Page-level text extractions:

+---+

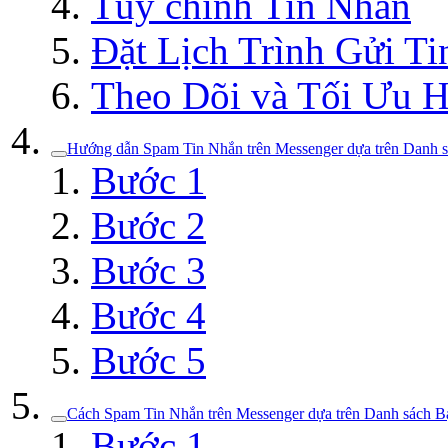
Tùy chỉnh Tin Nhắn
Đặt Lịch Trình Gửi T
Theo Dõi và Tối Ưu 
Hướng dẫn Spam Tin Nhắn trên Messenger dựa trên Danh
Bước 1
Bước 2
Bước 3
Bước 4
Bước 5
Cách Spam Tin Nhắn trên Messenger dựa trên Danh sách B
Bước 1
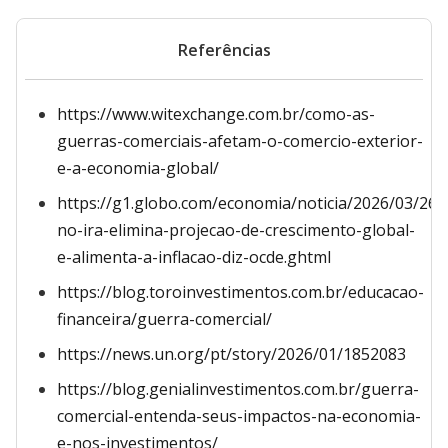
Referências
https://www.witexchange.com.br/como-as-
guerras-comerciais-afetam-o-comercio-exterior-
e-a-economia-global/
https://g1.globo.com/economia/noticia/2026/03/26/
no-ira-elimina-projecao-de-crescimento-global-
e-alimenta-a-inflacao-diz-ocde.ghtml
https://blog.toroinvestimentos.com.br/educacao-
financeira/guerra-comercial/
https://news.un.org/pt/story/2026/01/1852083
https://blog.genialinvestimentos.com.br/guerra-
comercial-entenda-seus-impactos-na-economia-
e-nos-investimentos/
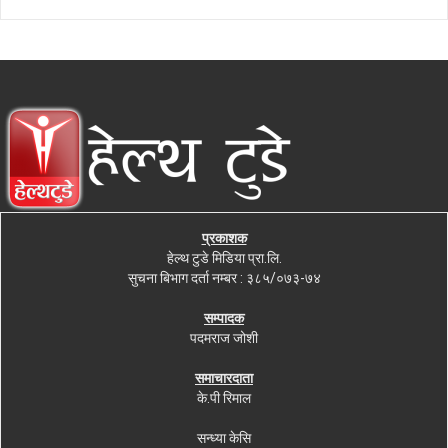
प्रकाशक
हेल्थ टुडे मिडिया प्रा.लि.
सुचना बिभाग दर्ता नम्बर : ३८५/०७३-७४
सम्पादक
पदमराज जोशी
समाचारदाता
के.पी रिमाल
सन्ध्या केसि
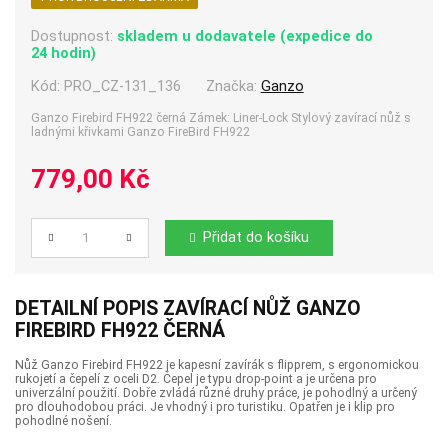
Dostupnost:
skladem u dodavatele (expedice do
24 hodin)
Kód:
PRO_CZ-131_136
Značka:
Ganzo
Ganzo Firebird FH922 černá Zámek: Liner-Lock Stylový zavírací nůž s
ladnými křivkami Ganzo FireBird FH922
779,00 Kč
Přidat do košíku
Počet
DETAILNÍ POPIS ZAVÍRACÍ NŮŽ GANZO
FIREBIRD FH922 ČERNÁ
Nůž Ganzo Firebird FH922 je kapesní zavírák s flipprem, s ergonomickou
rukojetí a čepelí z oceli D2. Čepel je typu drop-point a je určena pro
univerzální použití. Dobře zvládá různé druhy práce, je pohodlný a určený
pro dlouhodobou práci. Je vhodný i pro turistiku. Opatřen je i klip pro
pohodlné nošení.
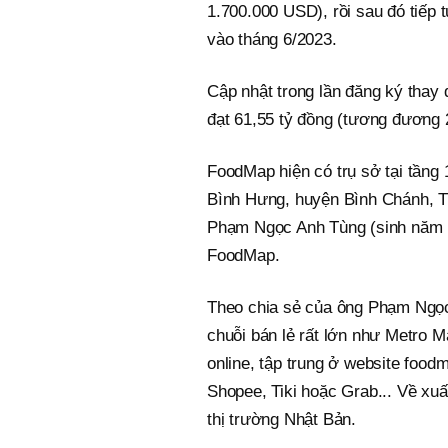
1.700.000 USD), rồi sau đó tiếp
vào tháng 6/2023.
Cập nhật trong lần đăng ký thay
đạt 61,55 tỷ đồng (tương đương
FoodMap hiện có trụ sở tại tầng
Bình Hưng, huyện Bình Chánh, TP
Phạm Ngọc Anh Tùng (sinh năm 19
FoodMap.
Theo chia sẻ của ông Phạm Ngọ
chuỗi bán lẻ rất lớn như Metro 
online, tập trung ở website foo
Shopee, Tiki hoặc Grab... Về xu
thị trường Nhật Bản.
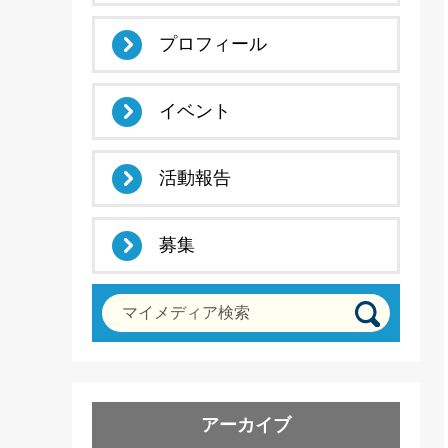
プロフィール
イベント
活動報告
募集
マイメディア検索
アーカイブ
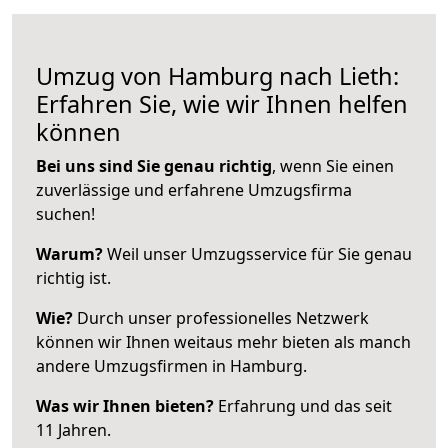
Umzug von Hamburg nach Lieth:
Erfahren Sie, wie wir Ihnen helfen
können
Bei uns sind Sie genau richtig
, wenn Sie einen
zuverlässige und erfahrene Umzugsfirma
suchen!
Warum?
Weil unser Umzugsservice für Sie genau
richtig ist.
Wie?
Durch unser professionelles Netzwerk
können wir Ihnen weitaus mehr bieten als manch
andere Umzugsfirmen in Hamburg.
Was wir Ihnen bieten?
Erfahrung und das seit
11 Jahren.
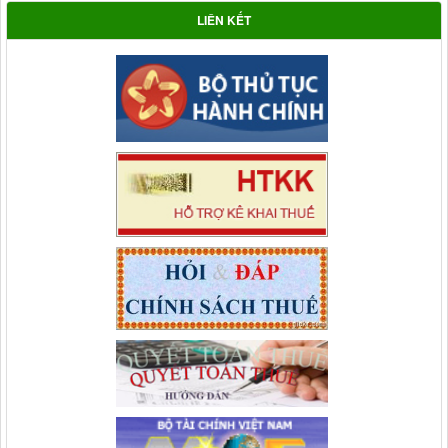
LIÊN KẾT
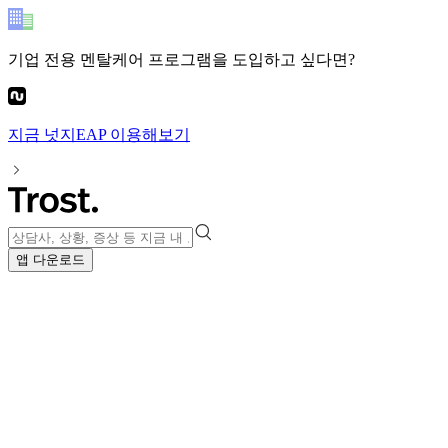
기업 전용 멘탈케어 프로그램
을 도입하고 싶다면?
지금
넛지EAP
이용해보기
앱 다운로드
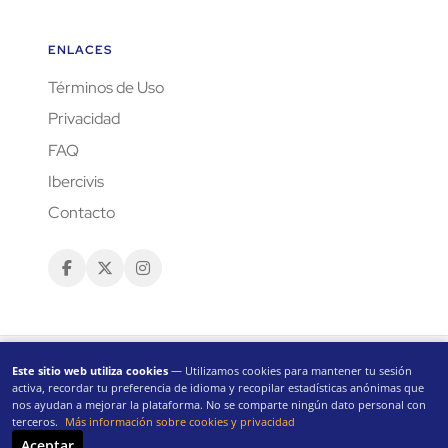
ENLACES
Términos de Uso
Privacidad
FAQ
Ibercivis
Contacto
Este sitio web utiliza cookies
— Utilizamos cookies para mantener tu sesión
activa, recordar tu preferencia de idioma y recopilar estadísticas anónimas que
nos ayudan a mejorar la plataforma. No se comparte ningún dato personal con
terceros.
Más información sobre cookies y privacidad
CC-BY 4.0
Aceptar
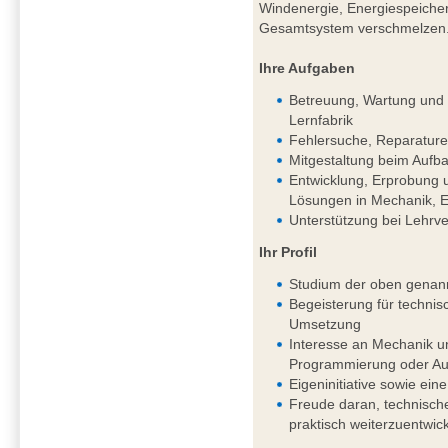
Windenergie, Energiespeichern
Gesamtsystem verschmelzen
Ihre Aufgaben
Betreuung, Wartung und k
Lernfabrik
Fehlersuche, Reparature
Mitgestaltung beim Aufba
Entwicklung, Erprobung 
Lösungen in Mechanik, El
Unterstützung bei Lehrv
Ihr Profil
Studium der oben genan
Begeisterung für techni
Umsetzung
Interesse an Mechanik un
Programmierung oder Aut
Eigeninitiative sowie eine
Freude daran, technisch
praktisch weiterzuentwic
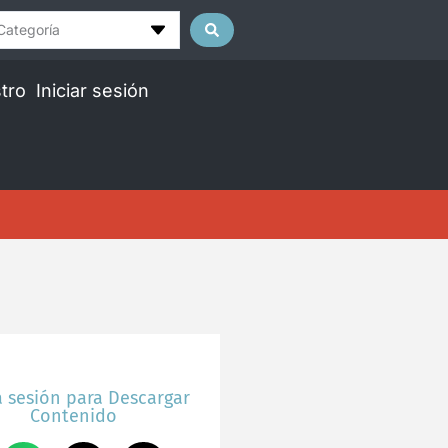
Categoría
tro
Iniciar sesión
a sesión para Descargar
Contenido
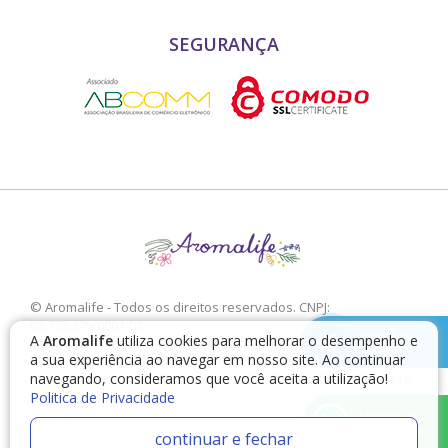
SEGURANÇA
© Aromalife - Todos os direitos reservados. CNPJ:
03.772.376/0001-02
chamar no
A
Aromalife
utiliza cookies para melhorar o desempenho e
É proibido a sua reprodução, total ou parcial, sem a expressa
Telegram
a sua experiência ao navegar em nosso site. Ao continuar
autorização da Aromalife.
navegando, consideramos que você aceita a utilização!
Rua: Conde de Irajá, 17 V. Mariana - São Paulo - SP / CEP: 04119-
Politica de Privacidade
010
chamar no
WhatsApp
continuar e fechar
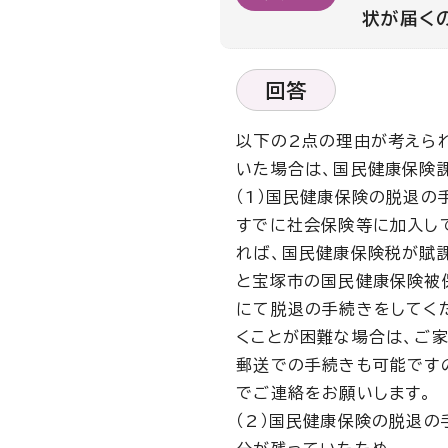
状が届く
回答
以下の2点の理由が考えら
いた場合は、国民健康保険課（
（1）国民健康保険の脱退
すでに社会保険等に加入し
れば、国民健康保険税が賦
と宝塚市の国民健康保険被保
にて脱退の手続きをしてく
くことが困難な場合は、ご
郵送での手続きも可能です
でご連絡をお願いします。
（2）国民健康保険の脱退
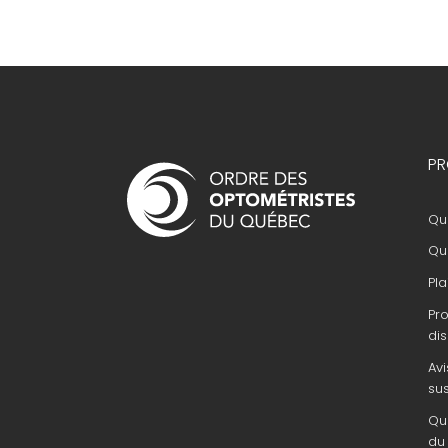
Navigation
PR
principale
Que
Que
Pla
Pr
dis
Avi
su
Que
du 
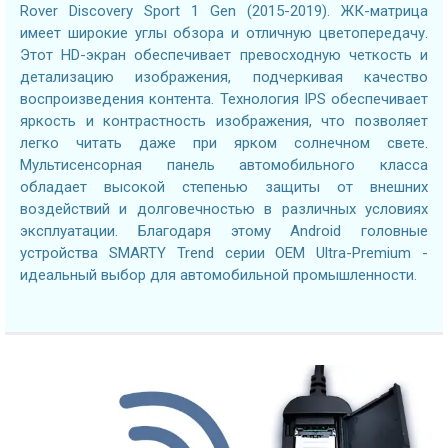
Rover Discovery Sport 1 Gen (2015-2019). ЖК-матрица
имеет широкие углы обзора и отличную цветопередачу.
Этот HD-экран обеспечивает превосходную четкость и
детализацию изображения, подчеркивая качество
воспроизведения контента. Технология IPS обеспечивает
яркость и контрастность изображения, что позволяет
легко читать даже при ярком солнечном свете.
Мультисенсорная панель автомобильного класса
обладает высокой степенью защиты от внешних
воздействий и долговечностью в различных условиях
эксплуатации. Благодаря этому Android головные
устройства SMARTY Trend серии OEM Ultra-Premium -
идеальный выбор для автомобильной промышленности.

+---+

## Work required
Look over the records above, and wherever a line contains the string "economia", copy that line.

## Written answer
e-a-economia-global/
https://g1.globo.com/economia/noticia/2026/03/26/
comercial-entenda-seus-impactos-na-economia-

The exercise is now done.